→ EXERCISE DESCRIPTION:
Beginning at the top of the entries below, retype each line exactly until the line containing "(LIHO+), Instituto de Investigaciones en" has been written out; include no pictures and no later lines.

[Records contained in a dataset]
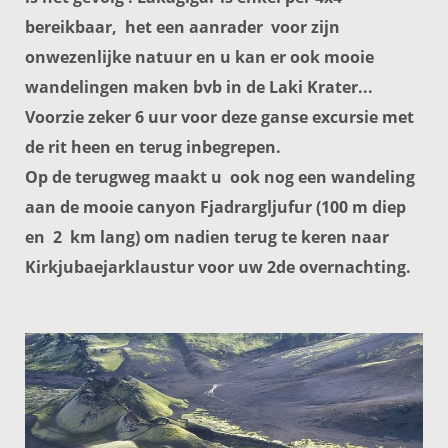
bereikbaar, het een aanrader voor zijn
onwezenlijke natuur en u kan er ook mooie
wandelingen maken bvb in de Laki Krater...
Voorzie zeker 6 uur voor deze ganse excursie met
de rit heen en terug inbegrepen.
Op de terugweg maakt u ook nog een wandeling
aan de mooie canyon
Fjadrargljufur
(100 m diep
en 2 km lang) om nadien terug te keren naar
Kirkjubaejarklaustur voor uw 2de overnachting.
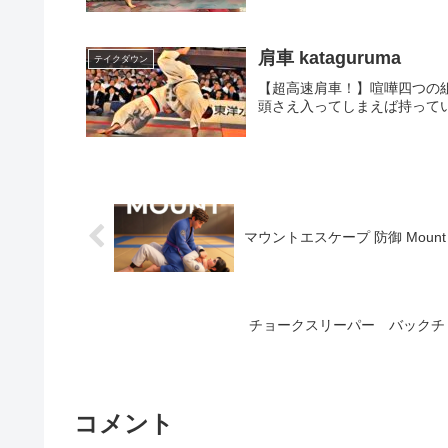
肩車 kataguruma
テイクダウン
【超高速肩車！】喧嘩四つの
頭さえ入ってしまえば持って
マウントエスケープ 防御 Mount 
チョークスリーパー バックチョーク
コメント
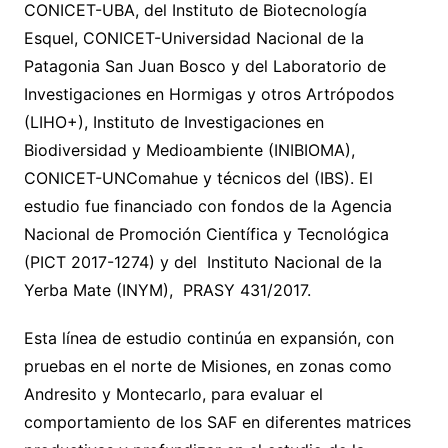
CONICET-UBA, del Instituto de Biotecnología
Esquel, CONICET-Universidad Nacional de la
Patagonia San Juan Bosco y del Laboratorio de
Investigaciones en Hormigas y otros Artrópodos
(LIHO+), Instituto de Investigaciones en
Biodiversidad y Medioambiente (INIBIOMA),
CONICET-UNComahue y técnicos del (IBS). El
estudio fue financiado con fondos de la Agencia
Nacional de Promoción Científica y Tecnológica
(PICT 2017-1274) y del Instituto Nacional de la
Yerba Mate (INYM), PRASY 431/2017.
Esta línea de estudio continúa en expansión, con
pruebas en el norte de Misiones, en zonas como
Andresito y Montecarlo, para evaluar el
comportamiento de los SAF en diferentes matrices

→ WRITTEN RESPONSE:
bereikbaar, het een aanrader voor zijn
onwezenlijke natuur en u kan er ook mooie
wandelingen maken bvb in de Laki Krater...
Voorzie zeker 6 uur voor deze ganse excursie met
de rit heen en terug inbegrepen.
Op de terugweg maakt u ook nog een wandeling
aan de mooie canyon
Fjadrargljufur
(100 m diep
en 2 km lang) om nadien terug te keren naar
Kirkjubaejarklaustur voor uw 2de overnachting.
肩車 kataguruma
テイクダウン
【超高速肩車！】喧嘩四つの
頭さえ入ってしまえば持って
マウントエスケープ 防御 Mount 
チョークスリーパー バックチョーク
コメント
CONICET-UBA, del Instituto de Biotecnología
Esquel, CONICET-Universidad Nacional de la
Patagonia San Juan Bosco y del Laboratorio de
Investigaciones en Hormigas y otros Artrópodos
(LIHO+), Instituto de Investigaciones en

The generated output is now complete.